2024/10/03 19:34:27 ERROR error running Spice.ai error="os: process already finished"

Spicepod

spicepod.yml section:

version: v1beta1
kind: Spicepod
name: spice_app
datasets:
  - from: postgres:rides2
    name: rides2
    params:
      pg_host: 127.0.0.1
      pg_db: jin
      pg_port: 5432
      pg_user: jin
      pg_sslmode: disable
    acceleration:
      engine: duckdb
      mode: file
      params:
        duckdb_file: /data/n1/spice/ws/spice_app/data_accl/rides2.db

Output of the describe table

+-----------------------+-----------------------------+-------------+
| column_name           | data_type                   | is_nullable |
+-----------------------+-----------------------------+-------------+
| vendor_id             | Utf8                        | YES         |
| pickup_datetime       | Timestamp(Nanosecond, None) | YES         |
| dropoff_datetime      | Timestamp(Nanosecond, None) | YES         |
| passenger_count       | Decimal128(38, 0)           | YES         |
| trip_distance         | Decimal128(38, 2)           | YES         |
| pickup_longitude      | Decimal128(38, 15)          | YES         |
| pickup_latitude       | Decimal128(38, 15)          | YES         |
| rate_code             | Int32                       | YES         |
| dropoff_longitude     | Decimal128(38, 15)          | YES         |
| dropoff_latitude      | Decimal128(38, 15)          | YES         |
| payment_type          | Int32                       | YES         |
| fare_amount           | Decimal128(38, 1)           | YES         |
| extra                 | Decimal128(38, 0)           | YES         |
| mta_tax               | Decimal128(38, 1)           | YES         |
| tip_amount            | Decimal128(38, 0)           | YES         |
| tolls_amount          | Decimal128(38, 0)           | YES         |
| improvement_surcharge | Decimal128(38, 1)           | YES         |
| total_amount          | Decimal128(38, 1)           | YES         |
+-----------------------+-----------------------------+-------------+

Output of explain query

the spiced can not been started.

spice, spiced, OS info

Have you tried this on the latest trunk branch?

If possible, run spiced with DEBUG log level n/a

Screenshots

Image

Additional context

n/a

Sevenannn commented 1 day ago

Hi @mjzk, thanks for contributing and raising the issue!

This bug is caused by a lack of Postgres Native Schema Inference in the Datafusion Table Provider, where Postgres schema is inferred based on first line of data. Any missing Postgres numeric / timestamptz data in the first row will cause fields missing in the accelerator schema, in this case DuckDB, and therefore cause panic when data is inserted into DuckDB.

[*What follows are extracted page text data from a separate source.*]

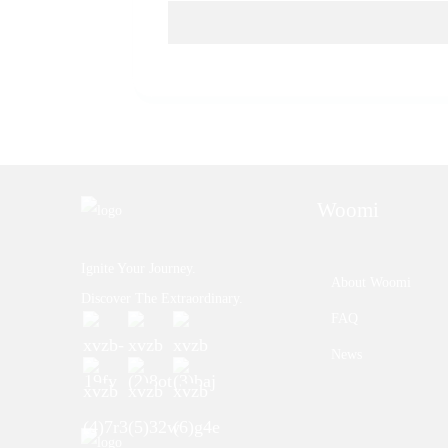
Woomi
Ignite Your Journey.
About Woomi
Discover The Extraordinary.
FAQ
News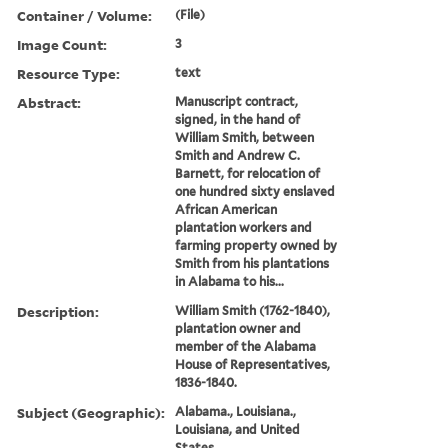
Container / Volume:
(File)
Image Count:
3
Resource Type:
text
Abstract:
Manuscript contract,
signed, in the hand of
William Smith, between
Smith and Andrew C.
Barnett, for relocation of
one hundred sixty enslaved
African American
plantation workers and
farming property owned by
Smith from his plantations
in Alabama to his...
Description:
William Smith (1762-1840),
plantation owner and
member of the Alabama
House of Representatives,
1836-1840.
Subject (Geographic):
Alabama., Louisiana.,
Louisiana, and United
States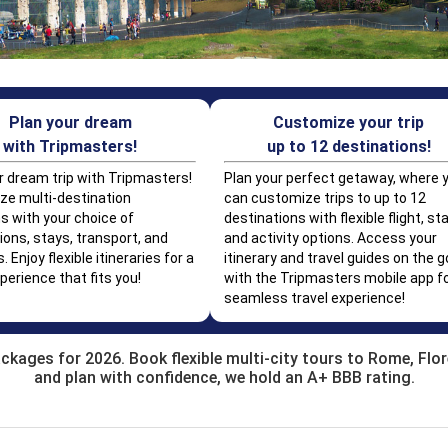
Plan your dream
Customize your trip
with Tripmasters!
up to 12 destinations!
r dream trip with Tripmasters!
Plan your perfect getaway, where 
e multi-destination
can customize trips to up to 12
s with your choice of
destinations with flexible flight, sta
ions, stays, transport, and
and activity options. Access your
s. Enjoy flexible itineraries for a
itinerary and travel guides on the g
perience that fits you!
with the Tripmasters mobile app fo
seamless travel experience!
ackages for 2026. Book flexible multi-city tours to Rome, Flo
and plan with confidence, we hold an A+ BBB rating.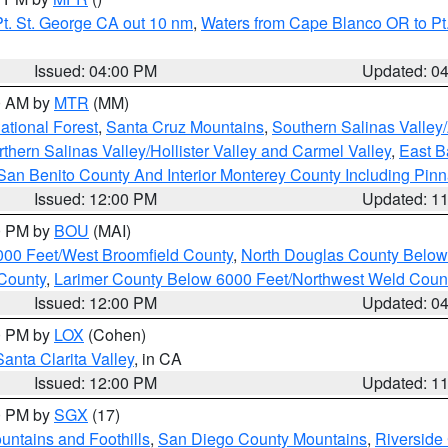
t. St. George CA out 10 nm
,
Waters from Cape Blanco OR to Pt.
Issued: 04:00 PM
Updated: 0
00 AM by
MTR
(MM)
tional Forest
,
Santa Cruz Mountains
,
Southern Salinas Valley
hern Salinas Valley/Hollister Valley and Carmel Valley
,
East Ba
San Benito County And Interior Monterey County Including Pin
Issued: 12:00 PM
Updated: 1
00 PM by
BOU
(MAI)
000 Feet/West Broomfield County
,
North Douglas County Belo
County
,
Larimer County Below 6000 Feet/Northwest Weld Coun
Issued: 12:00 PM
Updated: 0
00 PM by
LOX
(Cohen)
Santa Clarita Valley
, in CA
Issued: 12:00 PM
Updated: 1
00 PM by
SGX
(17)
ntains and Foothills
,
San Diego County Mountains
,
Riverside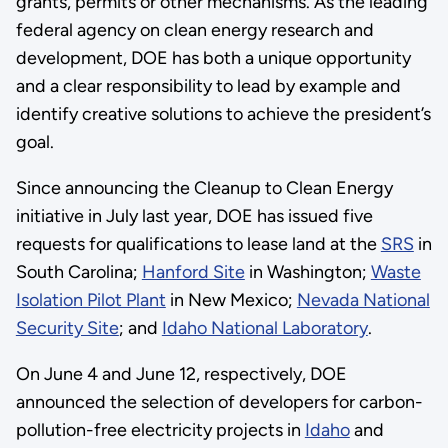
grants, permits or other mechanisms. As the leading
federal agency on clean energy research and
development, DOE has both a unique opportunity
and a clear responsibility to lead by example and
identify creative solutions to achieve the president’s
goal.
Since announcing the Cleanup to Clean Energy
initiative in July last year, DOE has issued five
requests for qualifications to lease land at the
SRS
in
South Carolina;
Hanford Site
in Washington;
Waste
Isolation Pilot Plant
in New Mexico;
Nevada National
Security Site
; and
Idaho National Laboratory
.
On June 4 and June 12, respectively, DOE
announced the selection of developers for carbon-
pollution-free electricity projects in
Idaho
and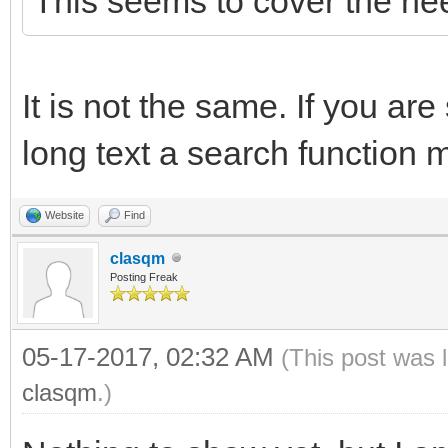
This seems to cover the ne
It is not the same. If you are
long text a search function 
Website
Find
clasqm
Posting Freak
05-17-2017, 02:32 AM
(This post was 
clasqm
.)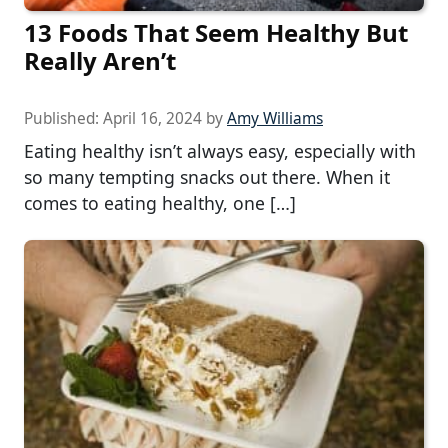
13 Foods That Seem Healthy But
Really Aren’t
Published:
April 16, 2024
by
Amy Williams
Eating healthy isn’t always easy, especially with
so many tempting snacks out there. When it
comes to eating healthy, one […]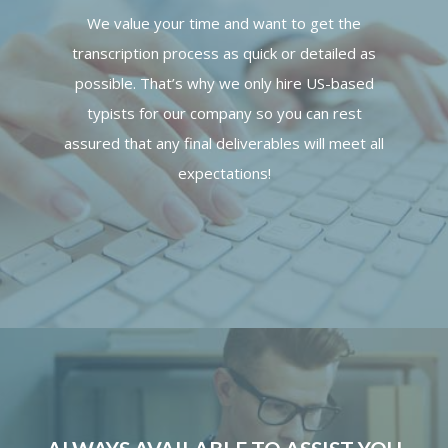
We value your time and want to get the
transcription process as quick or detailed as
possible. That’s why we only hire US-based
typists for our company so you can rest
assured that any final deliverables will meet all
expectations!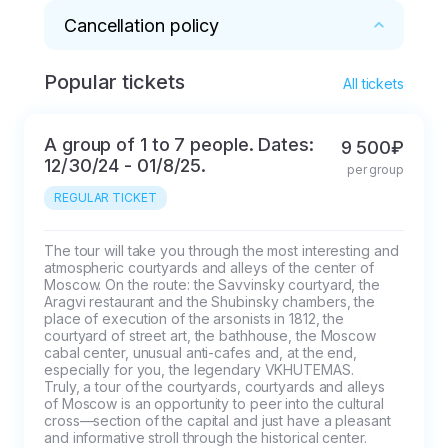
(opposite the
Cancellation policy
Chekhov Moscow Art
Theater)
Popular tickets
* 100% refund for cancellations within 2 days
All tickets
A group of 1 to 7 people. Dates:
9 500₽
12/30/24 - 01/8/25.
per group
REGULAR TICKET
The tour will take you through the most interesting and 
atmospheric courtyards and alleys of the center of 
Moscow. On the route: the Savvinsky courtyard, the 
Aragvi restaurant and the Shubinsky chambers, the 
place of execution of the arsonists in 1812, the 
courtyard of street art, the bathhouse, the Moscow 
cabal center, unusual anti-cafes and, at the end, 
especially for you, the legendary VKHUTEMAS.

Truly, a tour of the courtyards, courtyards and alleys 
of Moscow is an opportunity to peer into the cultural 
cross—section of the capital and just have a pleasant 
and informative stroll through the historical center.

We’ve created an issue to track the Postgres Native Schema inference implementation, and we will fix it in the recent releases.

mjzk commented 1 day ago

OK. Thanks for clarification. It is interesting to see that we now inference Postgres schema based on first line of data. There are already several ways to get the schema of Postgres in Rust. And happy to see we will fix this problem soon.